■ Task objective ■
Pictures are to be dropped. Everything else in the listing gets copied exactly.
[[ Records to use, beginning ]]
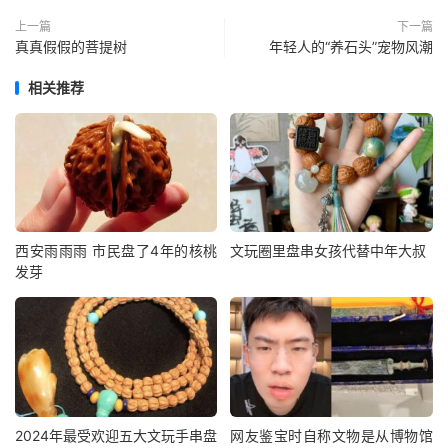
上一篇
下一篇
真真假假的菩提树
年轻人的“养石头”宠物风潮
相关推荐
西安雨雨雨 市民盘了4年的核桃
文玩圈里盘串女孩代替中年大叔
发芽
2024年最受欢迎五大文玩手串盘
网友鉴宝时自称文物是从博物馆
[[ Records to use, end ]]
■ Written solution ■
上一篇
下一篇
真真假假的菩提树
年轻人的“养石头”宠物风潮
相关推荐
西安雨雨雨 市民盘了4年的核桃
文玩圈里盘串女孩代替中年大叔
发芽
2024年最受欢迎五大文玩手串盘
网友鉴宝时自称文物是从博物馆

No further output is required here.